- _REQUIRED ACTION_: Below are lines of records; copy exactly those from the one containing "myth,Vishnu’s fourth avatar, the" through the one containing "Home delivery from Sheffield", leaving the pictures behind.

Extracted page text data:
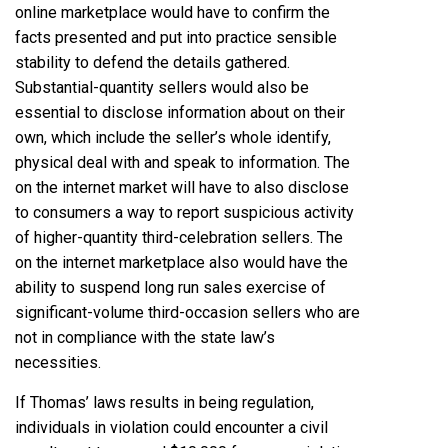
online marketplace would have to confirm the
facts presented and put into practice sensible
stability to defend the details gathered.
Substantial-quantity sellers would also be
essential to disclose information about on their
own, which include the seller’s whole identify,
physical deal with and speak to information. The
on the internet market will have to also disclose
to consumers a way to report suspicious activity
of higher-quantity third-celebration sellers. The
on the internet marketplace also would have the
ability to suspend long run sales exercise of
significant-volume third-occasion sellers who are
not in compliance with the state law’s
necessities.
If Thomas’ laws results in being regulation,
individuals in violation could encounter a civil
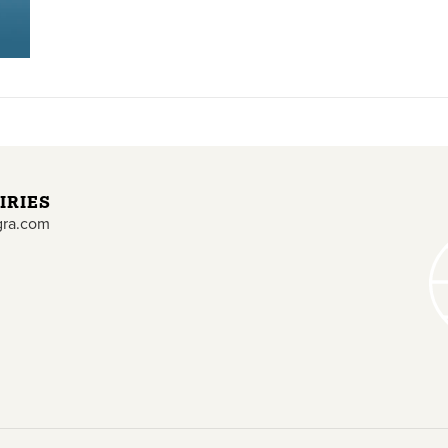
IRIES
gra.com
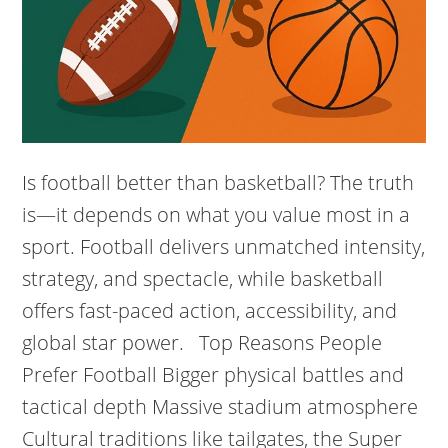
Is football better than basketball? The truth
is—it depends on what you value most in a
sport. Football delivers unmatched intensity,
strategy, and spectacle, while basketball
offers fast-paced action, accessibility, and
global star power. Top Reasons People
Prefer Football Bigger physical battles and
tactical depth Massive stadium atmosphere
Cultural traditions like tailgates, the Super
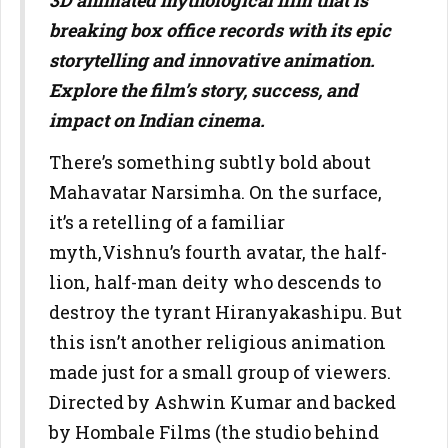
3D animated mythological film that is
breaking box office records with its epic
storytelling and innovative animation.
Explore the film’s story, success, and
impact on Indian cinema.
There’s something subtly bold about
Mahavatar Narsimha. On the surface,
it’s a retelling of a familiar
myth,Vishnu’s fourth avatar, the half-
lion, half-man deity who descends to
destroy the tyrant Hiranyakashipu. But
this isn’t another religious animation
made just for a small group of viewers.
Directed by Ashwin Kumar and backed
by Hombale Films (the studio behind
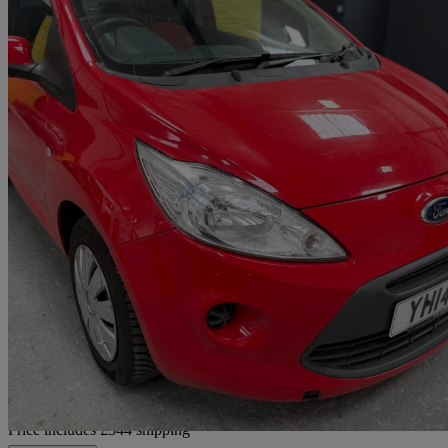
2014 Ford Ka
1.2 Edge 3dr [start Stop]
77,000 miles
£2,634
Good De
Home delivery from Sheffield
Price includes £344 shipping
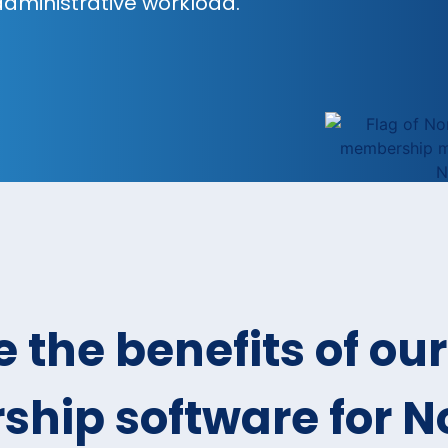
 administrative workload.
 the benefits of our
hip software for 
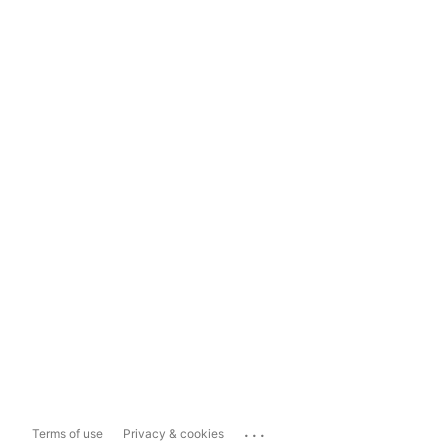
...
Terms of use
Privacy & cookies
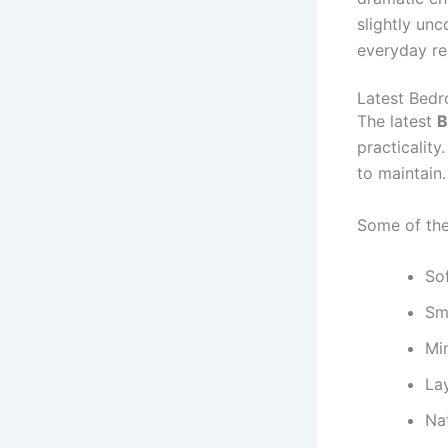
slightly un
everyday re
Latest Bedr
The latest
B
practicalit
to maintain.
Some of the
Sof
Sm
Min
Lay
Nat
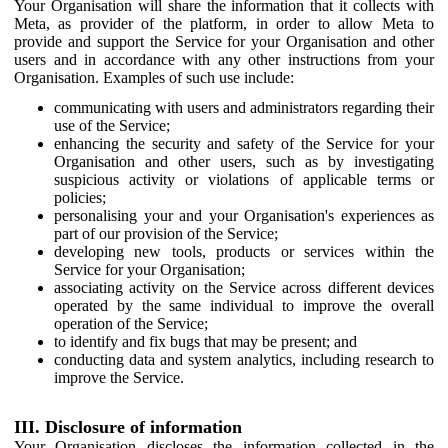
Your Organisation will share the information that it collects with
Meta, as provider of the platform, in order to allow Meta to
provide and support the Service for your Organisation and other
users and in accordance with any other instructions from your
Organisation. Examples of such use include:
communicating with users and administrators regarding their
use of the Service;
enhancing the security and safety of the Service for your
Organisation and other users, such as by investigating
suspicious activity or violations of applicable terms or
policies;
personalising your and your Organisation's experiences as
part of our provision of the Service;
developing new tools, products or services within the
Service for your Organisation;
associating activity on the Service across different devices
operated by the same individual to improve the overall
operation of the Service;
to identify and fix bugs that may be present; and
conducting data and system analytics, including research to
improve the Service.
III. Disclosure of information
Your Organisation discloses the information collected in the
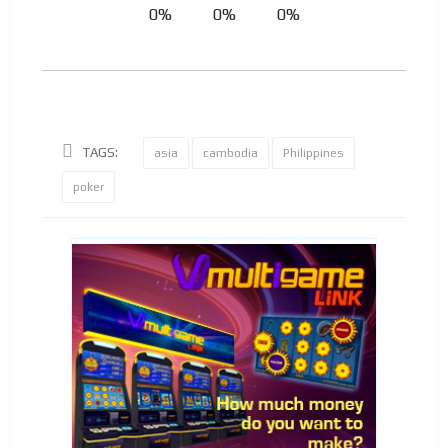
0%
0%
0%
TAGS:
asia
cambodia
Philippines
poker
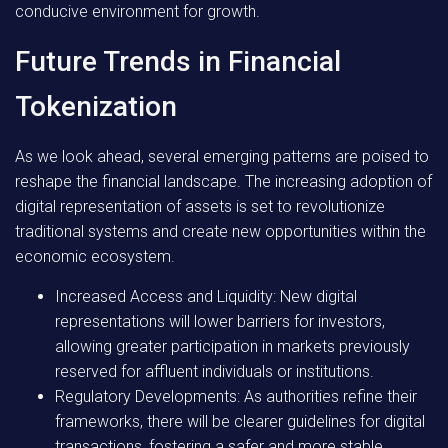
conducive environment for growth.
Future Trends in Financial
Tokenization
As we look ahead, several emerging patterns are poised to
reshape the financial landscape. The increasing adoption of
digital representation of assets is set to revolutionize
traditional systems and create new opportunities within the
economic ecosystem.
Increased Access and Liquidity:
New digital
representations will lower barriers for investors,
allowing greater participation in markets previously
reserved for affluent individuals or institutions.
Regulatory Developments:
As authorities refine their
frameworks, there will be clearer guidelines for digital
transactions, fostering a safer and more stable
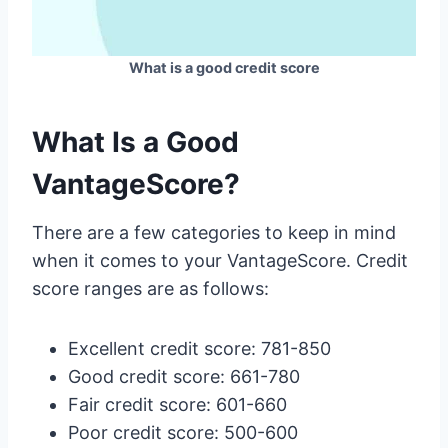
What is a good credit score
What Is a Good
VantageScore?
There are a few categories to keep in mind
when it comes to your VantageScore. Credit
score ranges are as follows:
Excellent credit score: 781-850
Good credit score: 661-780
Fair credit score: 601-660
Poor credit score: 500-600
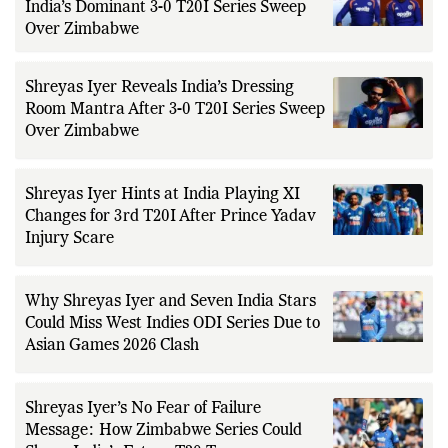
Shreyas Iyer Credits VVS Laxman After
India’s Dominant 3-0 T20I Series Sweep
Over Zimbabwe
Shreyas Iyer Reveals India’s Dressing
Room Mantra After 3-0 T20I Series Sweep
Over Zimbabwe
Shreyas Iyer Hints at India Playing XI
Changes for 3rd T20I After Prince Yadav
Injury Scare
Why Shreyas Iyer and Seven India Stars
Could Miss West Indies ODI Series Due to
Asian Games 2026 Clash
Shreyas Iyer’s No Fear of Failure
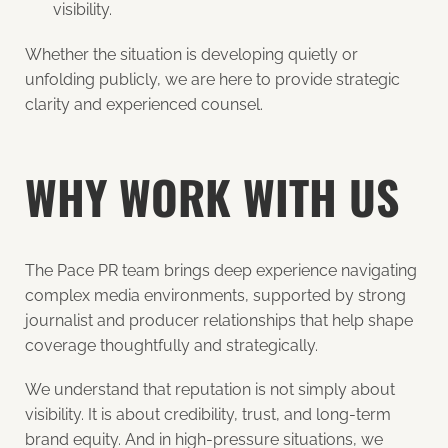
visibility.
Whether the situation is developing quietly or
unfolding publicly, we are here to provide strategic
clarity and experienced counsel.
WHY WORK WITH US
The Pace PR team brings deep experience navigating
complex media environments, supported by strong
journalist and producer relationships that help shape
coverage thoughtfully and strategically.
We understand that reputation is not simply about
visibility. It is about credibility, trust, and long-term
brand equity. And in high-pressure situations, we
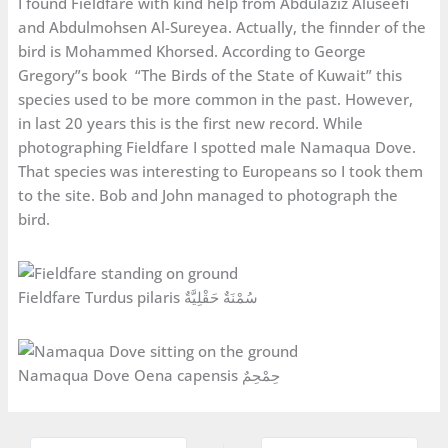
I found Fieldfare with kind help from Abdulaziz Aluseefi
and Abdulmohsen Al-Sureyea. Actually, the finnder of the
bird is Mohammed Khorsed. According to George
Gregory”s book “The Birds of the State of Kuwait” this
species used to be more common in the past. However,
in last 20 years this is the first new record. While
photographing Fieldfare I spotted male Namaqua Dove.
That species was interesting to Europeans so I took them
to the site. Bob and John managed to photograph the
bird.
Fieldfare Turdus pilaris سُمْنَةٌ حَقْلِيَّةٌ
Namaqua Dove Oena capensis حِمْحِمٌ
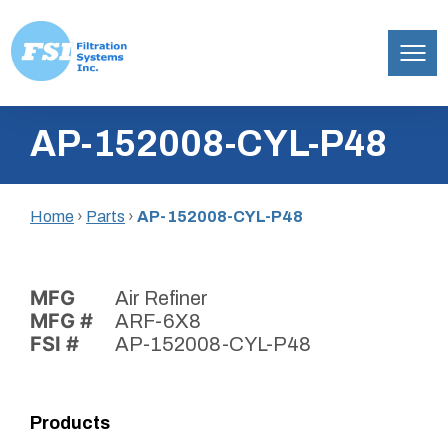
Filtration
Skip
Systems,
AP-152008-CYL-P48
to
Inc.
content
Home
›
Parts
›
AP-152008-CYL-P48
MFG
Air Refiner
MFG #
ARF-6X8
FSI #
AP-152008-CYL-P48
Products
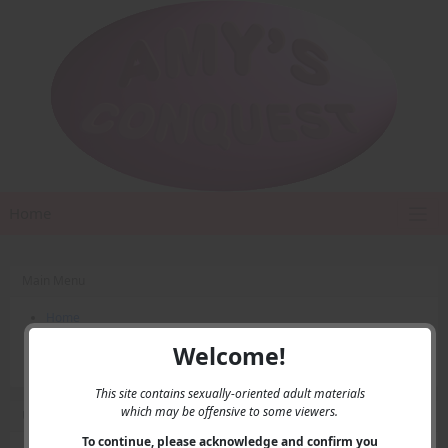
Home
Main Menu
Home
Contact Us
Welcome!
Privacy
This site contains sexually-oriented adult materials
which may be offensive to some viewers.
User Menu
To continue, please acknowledge and confirm you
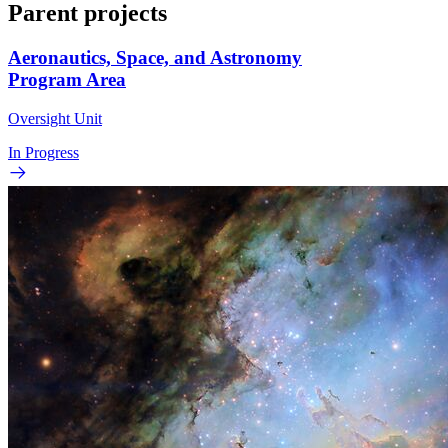
Parent projects
Aeronautics, Space, and Astronomy
Program Area
Oversight Unit
In Progress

- _SOLVED EXERCISE_:
myth,Vishnu’s fourth avatar, the half-
lion, half-man deity who descends to
destroy the tyrant Hiranyakashipu. But
this isn’t another religious animation
made just for a small group of viewers.
Directed by Ashwin Kumar and backed
by Hombale Films (the studio behind
2014 Ford Ka
1.2 Edge 3dr [start Stop]
77,000 miles
£2,634
Good De
Home delivery from Sheffield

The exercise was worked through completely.